Desainer logo Muktamar Ke-35 NU M Shofa Ulum Azmi dalam keterangan di Jacarta, Minggu, mengungkapkan bahwa ide desain visual tersebut berawal dari sebuah sketsa sederhana yang kemudian berkembang menjadi simbol harmoni kepemimpinan di dalam tubuh NU.
Gus Miftah Sebut Kiai Imam Jazuli Bukan Sekedar Alternatif, tapi Kebutuhan Mutlak Kepemimpinan NU Abad Kedua
“Logo ini berawal dari sketsa kasar yang kemudian membentuk dua lingkaran sebagai konstruksi utamanya.
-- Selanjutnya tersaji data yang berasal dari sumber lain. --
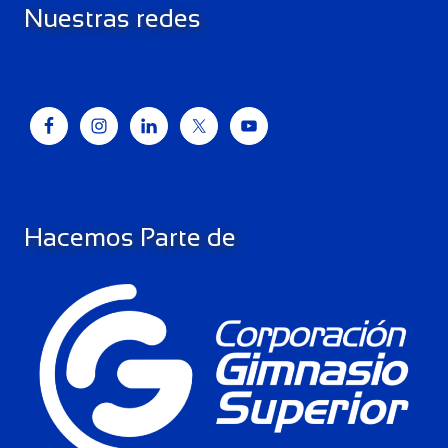
Nuestras redes
Hacemos Parte de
Saya memaknai dua lingkaran itu sebagai simbol Syuriah dan Tanfidziyah yang berjalan selaras dalam mengemban khidmah Nahdlatul Ulama,” ujarnya.
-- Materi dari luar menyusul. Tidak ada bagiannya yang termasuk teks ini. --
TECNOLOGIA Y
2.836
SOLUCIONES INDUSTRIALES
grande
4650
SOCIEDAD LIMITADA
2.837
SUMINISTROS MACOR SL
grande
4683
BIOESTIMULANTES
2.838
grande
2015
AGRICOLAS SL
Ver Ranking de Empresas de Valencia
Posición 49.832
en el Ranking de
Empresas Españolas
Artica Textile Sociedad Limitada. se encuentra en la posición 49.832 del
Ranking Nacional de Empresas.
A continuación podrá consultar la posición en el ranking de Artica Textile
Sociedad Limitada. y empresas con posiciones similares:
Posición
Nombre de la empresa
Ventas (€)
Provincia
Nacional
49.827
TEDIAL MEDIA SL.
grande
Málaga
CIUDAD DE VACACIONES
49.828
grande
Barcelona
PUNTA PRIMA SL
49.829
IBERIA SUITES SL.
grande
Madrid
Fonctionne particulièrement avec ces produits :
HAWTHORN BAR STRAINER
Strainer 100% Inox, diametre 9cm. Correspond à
Shofa menambahkan bahwa desain logo yang merepresentasikan hubungan saling menguatkan layaknya seorang bapak e anak tersebut berhasil diselesaikan dalam waktu semalam sebelum akhirnya disempurnakan melalui algunspa tahap penyelesaian akhir (acabamento).
Cak Imin Jelang Muktamar NU: Semua Ingin Perbaikan de Kegagalan Pemimpin
Terpilihnya karya ex-aluno Langitan ini sekaligus mengingatkan kembali pada hubungan historis yang kuat, di mana dua tokoh utama pendiri NU, Hadlratussyaikh KH Hasyim Asy’ari e KH Abdul Wahab Chasbullah, merupakan murid dari Pengasuh periode kedua Ponpes Langitan KH Ahmad Sholeh.
Tradisi pengabdian tersebut kemudian diteruskan secara turun-temurun oleh para pengasuh pesantren berikutnya, mulai dari KH Muhammad Khozin pada masa awal NU, KH Abdul Hadi Zahid, hingga KH Abdullah Faqih yang pernah dipercaya menjadi Mustasyar PBNU.
Kini, estafet khidmah tersebut dilanjutkan oleh KH Ma’shum Faqih yang mengemban amanah sebagai Wakil Sekretaris Jenderal PBNU, sekaligus mencatatkan sejarah sebagai kiai pertama dari Ponpes Langitan yang duduk di jajaran Tanfidziyah PBNU.
Wakil Sekretaris Jenderal PBNU KH Ma’shum Faqih menilai terpilihnya logo ini membuktikan bahwa pesantren yang terletak di Kecamatan Widang tersebut terus melahirkan kontribusi nyata bagi jam’iyah dalam berbagai bidang, termasuk melalui karya kreatif generasi ex-alunos.
Halaman Selanjutnya
Menurut pria yang akrab disapa Gus Ma’shum ini, khidmah kepada NU tidak selalu diwujudkan melalui jabatan organisasi estruturado, melainkan dapat dituangkan melalui pemikiran, inovasi, dan kreativitas yang membawa manfaat luas bagi seluruh lip nahdliyin.